(PROBLEM)
Would you transcribe each entry that follows word for word, minus the images?

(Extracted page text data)
* * * *

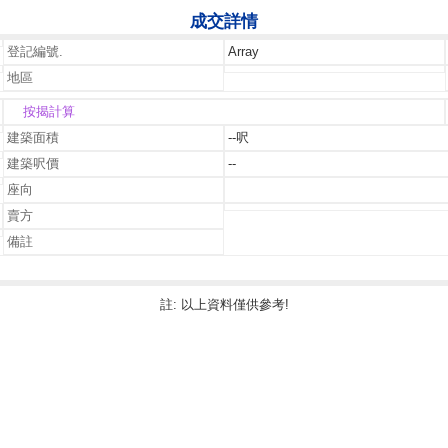
成交詳情
登記編號.
Array
地區
按揭計算
建築面積
--呎
建築呎價
--
座向
賣方
備註
註: 以上資料僅供參考!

* * * *

(RESPONSE TO THIS EXERCISE)
成交詳情
登記編號.
Array
地區
按揭計算
建築面積
--呎
建築呎價
--
座向
賣方
備註
註: 以上資料僅供參考!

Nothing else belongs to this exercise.